[Source data]
********************
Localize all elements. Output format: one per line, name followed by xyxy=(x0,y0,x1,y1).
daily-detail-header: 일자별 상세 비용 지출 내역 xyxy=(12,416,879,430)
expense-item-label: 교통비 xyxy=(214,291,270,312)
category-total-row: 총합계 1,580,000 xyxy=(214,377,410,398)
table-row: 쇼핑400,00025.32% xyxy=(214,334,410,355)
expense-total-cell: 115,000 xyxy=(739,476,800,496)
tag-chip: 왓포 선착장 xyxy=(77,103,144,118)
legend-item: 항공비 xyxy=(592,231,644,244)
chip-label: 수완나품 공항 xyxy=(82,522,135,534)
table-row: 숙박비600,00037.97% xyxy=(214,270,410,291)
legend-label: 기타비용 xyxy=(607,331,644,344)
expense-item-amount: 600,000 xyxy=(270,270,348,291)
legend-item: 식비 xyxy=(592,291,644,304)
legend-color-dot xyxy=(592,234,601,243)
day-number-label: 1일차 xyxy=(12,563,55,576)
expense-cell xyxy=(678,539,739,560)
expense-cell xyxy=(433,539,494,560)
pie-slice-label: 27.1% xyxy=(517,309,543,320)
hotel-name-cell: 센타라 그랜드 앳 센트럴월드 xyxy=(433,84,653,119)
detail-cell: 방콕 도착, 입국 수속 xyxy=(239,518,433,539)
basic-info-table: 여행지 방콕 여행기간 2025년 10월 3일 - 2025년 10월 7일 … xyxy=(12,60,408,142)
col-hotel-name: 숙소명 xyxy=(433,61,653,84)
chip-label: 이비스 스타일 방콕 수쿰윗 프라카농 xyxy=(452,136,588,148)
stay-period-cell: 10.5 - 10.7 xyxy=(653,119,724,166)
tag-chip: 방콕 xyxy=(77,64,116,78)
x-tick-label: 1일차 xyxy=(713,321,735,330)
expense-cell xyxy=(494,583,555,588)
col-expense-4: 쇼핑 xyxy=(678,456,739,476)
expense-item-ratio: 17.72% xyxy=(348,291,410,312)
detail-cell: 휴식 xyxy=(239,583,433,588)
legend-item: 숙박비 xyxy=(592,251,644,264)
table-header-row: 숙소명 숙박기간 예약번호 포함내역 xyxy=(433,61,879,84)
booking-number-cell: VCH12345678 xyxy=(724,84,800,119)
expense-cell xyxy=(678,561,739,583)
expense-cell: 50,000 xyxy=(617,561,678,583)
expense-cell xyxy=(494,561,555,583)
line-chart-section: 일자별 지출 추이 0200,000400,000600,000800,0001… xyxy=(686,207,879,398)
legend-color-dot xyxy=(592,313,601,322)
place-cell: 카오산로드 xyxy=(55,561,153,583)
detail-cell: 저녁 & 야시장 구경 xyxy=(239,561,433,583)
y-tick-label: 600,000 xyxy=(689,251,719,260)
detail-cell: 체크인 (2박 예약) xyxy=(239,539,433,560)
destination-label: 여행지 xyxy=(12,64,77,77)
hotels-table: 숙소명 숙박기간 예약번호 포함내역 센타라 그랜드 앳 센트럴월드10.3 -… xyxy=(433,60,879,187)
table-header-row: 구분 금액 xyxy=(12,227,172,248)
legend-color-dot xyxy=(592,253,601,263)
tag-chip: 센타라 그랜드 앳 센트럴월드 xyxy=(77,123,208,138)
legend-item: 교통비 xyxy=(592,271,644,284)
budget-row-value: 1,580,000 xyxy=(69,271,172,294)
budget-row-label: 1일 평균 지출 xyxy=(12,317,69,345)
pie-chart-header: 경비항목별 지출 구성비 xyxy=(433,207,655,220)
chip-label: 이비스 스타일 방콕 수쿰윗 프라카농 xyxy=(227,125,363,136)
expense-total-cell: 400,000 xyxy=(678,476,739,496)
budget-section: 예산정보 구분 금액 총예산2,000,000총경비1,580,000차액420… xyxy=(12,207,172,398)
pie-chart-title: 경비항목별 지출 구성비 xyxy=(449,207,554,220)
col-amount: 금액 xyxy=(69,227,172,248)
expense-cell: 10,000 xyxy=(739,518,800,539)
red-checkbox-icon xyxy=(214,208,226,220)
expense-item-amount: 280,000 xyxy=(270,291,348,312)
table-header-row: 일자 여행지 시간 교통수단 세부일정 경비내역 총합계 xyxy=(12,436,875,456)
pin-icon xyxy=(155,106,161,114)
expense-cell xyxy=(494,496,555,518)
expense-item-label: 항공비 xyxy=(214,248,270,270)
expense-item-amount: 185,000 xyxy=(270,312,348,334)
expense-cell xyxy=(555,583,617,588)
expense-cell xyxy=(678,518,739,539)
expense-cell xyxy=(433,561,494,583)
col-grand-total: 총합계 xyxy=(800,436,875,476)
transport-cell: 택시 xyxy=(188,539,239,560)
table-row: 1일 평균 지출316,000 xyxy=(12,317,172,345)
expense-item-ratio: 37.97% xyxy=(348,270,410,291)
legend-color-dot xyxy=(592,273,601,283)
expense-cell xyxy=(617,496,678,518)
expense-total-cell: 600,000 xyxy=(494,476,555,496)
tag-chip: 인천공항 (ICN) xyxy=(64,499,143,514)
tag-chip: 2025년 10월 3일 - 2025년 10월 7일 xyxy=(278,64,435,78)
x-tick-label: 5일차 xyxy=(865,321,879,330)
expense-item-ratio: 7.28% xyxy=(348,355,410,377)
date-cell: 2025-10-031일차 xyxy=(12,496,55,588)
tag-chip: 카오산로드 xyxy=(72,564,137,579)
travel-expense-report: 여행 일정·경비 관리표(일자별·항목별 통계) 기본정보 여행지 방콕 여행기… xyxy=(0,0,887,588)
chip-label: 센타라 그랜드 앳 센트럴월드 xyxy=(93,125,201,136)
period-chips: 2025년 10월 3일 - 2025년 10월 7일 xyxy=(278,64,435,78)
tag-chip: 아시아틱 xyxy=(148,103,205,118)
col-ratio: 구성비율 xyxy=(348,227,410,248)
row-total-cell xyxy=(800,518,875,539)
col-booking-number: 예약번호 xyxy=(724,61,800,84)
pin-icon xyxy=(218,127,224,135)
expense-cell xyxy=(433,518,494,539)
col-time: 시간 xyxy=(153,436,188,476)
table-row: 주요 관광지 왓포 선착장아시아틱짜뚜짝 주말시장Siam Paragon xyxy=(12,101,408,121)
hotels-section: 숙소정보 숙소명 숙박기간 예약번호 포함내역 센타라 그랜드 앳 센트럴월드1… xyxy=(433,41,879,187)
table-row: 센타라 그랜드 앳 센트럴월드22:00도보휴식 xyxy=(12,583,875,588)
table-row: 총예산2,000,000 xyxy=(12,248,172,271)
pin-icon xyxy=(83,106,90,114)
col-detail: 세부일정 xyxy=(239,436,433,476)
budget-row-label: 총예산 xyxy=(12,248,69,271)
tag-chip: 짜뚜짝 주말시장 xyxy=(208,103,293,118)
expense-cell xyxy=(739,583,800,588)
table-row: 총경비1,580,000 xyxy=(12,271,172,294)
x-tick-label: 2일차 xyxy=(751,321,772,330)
********************
=== Exercise prompt ===
All entries are to be copied exactly as they read.

=== Task answer ===
Localize all elements. Output format: one per line, name followed by xyxy=(x0,y0,x1,y1).
daily-detail-header: 일자별 상세 비용 지출 내역 xyxy=(12,416,879,430)
expense-item-label: 교통비 xyxy=(214,291,270,312)
category-total-row: 총합계 1,580,000 xyxy=(214,377,410,398)
table-row: 쇼핑400,00025.32% xyxy=(214,334,410,355)
expense-total-cell: 115,000 xyxy=(739,476,800,496)
tag-chip: 왓포 선착장 xyxy=(77,103,144,118)
legend-item: 항공비 xyxy=(592,231,644,244)
chip-label: 수완나품 공항 xyxy=(82,522,135,534)
table-row: 숙박비600,00037.97% xyxy=(214,270,410,291)
legend-label: 기타비용 xyxy=(607,331,644,344)
expense-item-amount: 600,000 xyxy=(270,270,348,291)
legend-item: 식비 xyxy=(592,291,644,304)
legend-color-dot xyxy=(592,234,601,243)
day-number-label: 1일차 xyxy=(12,563,55,576)
expense-cell xyxy=(678,539,739,560)
expense-cell xyxy=(433,539,494,560)
pie-slice-label: 27.1% xyxy=(517,309,543,320)
hotel-name-cell: 센타라 그랜드 앳 센트럴월드 xyxy=(433,84,653,119)
detail-cell: 방콕 도착, 입국 수속 xyxy=(239,518,433,539)
basic-info-table: 여행지 방콕 여행기간 2025년 10월 3일 - 2025년 10월 7일 … xyxy=(12,60,408,142)
col-hotel-name: 숙소명 xyxy=(433,61,653,84)
chip-label: 이비스 스타일 방콕 수쿰윗 프라카농 xyxy=(452,136,588,148)
stay-period-cell: 10.5 - 10.7 xyxy=(653,119,724,166)
tag-chip: 방콕 xyxy=(77,64,116,78)
x-tick-label: 1일차 xyxy=(713,321,735,330)
expense-cell xyxy=(494,583,555,588)
col-expense-4: 쇼핑 xyxy=(678,456,739,476)
expense-item-ratio: 17.72% xyxy=(348,291,410,312)
detail-cell: 휴식 xyxy=(239,583,433,588)
legend-item: 숙박비 xyxy=(592,251,644,264)
table-header-row: 숙소명 숙박기간 예약번호 포함내역 xyxy=(433,61,879,84)
booking-number-cell: VCH12345678 xyxy=(724,84,800,119)
expense-cell xyxy=(678,561,739,583)
expense-cell: 50,000 xyxy=(617,561,678,583)
expense-cell xyxy=(494,561,555,583)
line-chart-section: 일자별 지출 추이 0200,000400,000600,000800,0001… xyxy=(686,207,879,398)
legend-color-dot xyxy=(592,313,601,322)
place-cell: 카오산로드 xyxy=(55,561,153,583)
detail-cell: 저녁 & 야시장 구경 xyxy=(239,561,433,583)
y-tick-label: 600,000 xyxy=(689,251,719,260)
detail-cell: 체크인 (2박 예약) xyxy=(239,539,433,560)
destination-label: 여행지 xyxy=(12,64,77,77)
hotels-table: 숙소명 숙박기간 예약번호 포함내역 센타라 그랜드 앳 센트럴월드10.3 -… xyxy=(433,60,879,187)
table-header-row: 구분 금액 xyxy=(12,227,172,248)
legend-color-dot xyxy=(592,253,601,263)
tag-chip: 센타라 그랜드 앳 센트럴월드 xyxy=(77,123,208,138)
legend-item: 교통비 xyxy=(592,271,644,284)
budget-row-value: 1,580,000 xyxy=(69,271,172,294)
budget-row-label: 1일 평균 지출 xyxy=(12,317,69,345)
pie-chart-header: 경비항목별 지출 구성비 xyxy=(433,207,655,220)
chip-label: 이비스 스타일 방콕 수쿰윗 프라카농 xyxy=(227,125,363,136)
expense-total-cell: 400,000 xyxy=(678,476,739,496)
budget-section: 예산정보 구분 금액 총예산2,000,000총경비1,580,000차액420… xyxy=(12,207,172,398)
pie-chart-title: 경비항목별 지출 구성비 xyxy=(449,207,554,220)
col-amount: 금액 xyxy=(69,227,172,248)
expense-cell: 10,000 xyxy=(739,518,800,539)
red-checkbox-icon xyxy=(214,208,226,220)
expense-item-amount: 280,000 xyxy=(270,291,348,312)
table-header-row: 일자 여행지 시간 교통수단 세부일정 경비내역 총합계 xyxy=(12,436,875,456)
pin-icon xyxy=(155,106,161,114)
expense-cell xyxy=(494,496,555,518)
expense-item-label: 항공비 xyxy=(214,248,270,270)
expense-item-amount: 185,000 xyxy=(270,312,348,334)
expense-cell xyxy=(555,583,617,588)
expense-cell xyxy=(678,518,739,539)
expense-cell xyxy=(433,561,494,583)
col-grand-total: 총합계 xyxy=(800,436,875,476)
transport-cell: 택시 xyxy=(188,539,239,560)
table-row: 1일 평균 지출316,000 xyxy=(12,317,172,345)
expense-item-ratio: 37.97% xyxy=(348,270,410,291)
legend-color-dot xyxy=(592,273,601,283)
expense-cell xyxy=(617,496,678,518)
expense-total-cell: 600,000 xyxy=(494,476,555,496)
tag-chip: 인천공항 (ICN) xyxy=(64,499,143,514)
tag-chip: 2025년 10월 3일 - 2025년 10월 7일 xyxy=(278,64,435,78)
x-tick-label: 5일차 xyxy=(865,321,879,330)
expense-item-ratio: 7.28% xyxy=(348,355,410,377)
date-cell: 2025-10-031일차 xyxy=(12,496,55,588)
tag-chip: 카오산로드 xyxy=(72,564,137,579)
travel-expense-report: 여행 일정·경비 관리표(일자별·항목별 통계) 기본정보 여행지 방콕 여행기… xyxy=(0,0,887,588)
chip-label: 센타라 그랜드 앳 센트럴월드 xyxy=(93,125,201,136)
period-chips: 2025년 10월 3일 - 2025년 10월 7일 xyxy=(278,64,435,78)
tag-chip: 아시아틱 xyxy=(148,103,205,118)
col-ratio: 구성비율 xyxy=(348,227,410,248)
row-total-cell xyxy=(800,518,875,539)
col-booking-number: 예약번호 xyxy=(724,61,800,84)
pin-icon xyxy=(218,127,224,135)
expense-cell xyxy=(433,518,494,539)
col-time: 시간 xyxy=(153,436,188,476)
table-row: 주요 관광지 왓포 선착장아시아틱짜뚜짝 주말시장Siam Paragon xyxy=(12,101,408,121)
hotels-section: 숙소정보 숙소명 숙박기간 예약번호 포함내역 센타라 그랜드 앳 센트럴월드1… xyxy=(433,41,879,187)
table-row: 센타라 그랜드 앳 센트럴월드22:00도보휴식 xyxy=(12,583,875,588)
table-row: 총예산2,000,000 xyxy=(12,248,172,271)
pin-icon xyxy=(83,106,90,114)
col-detail: 세부일정 xyxy=(239,436,433,476)
budget-row-label: 총예산 xyxy=(12,248,69,271)
tag-chip: 짜뚜짝 주말시장 xyxy=(208,103,293,118)
expense-cell xyxy=(739,583,800,588)
table-row: 총경비1,580,000 xyxy=(12,271,172,294)
x-tick-label: 2일차 xyxy=(751,321,772,330)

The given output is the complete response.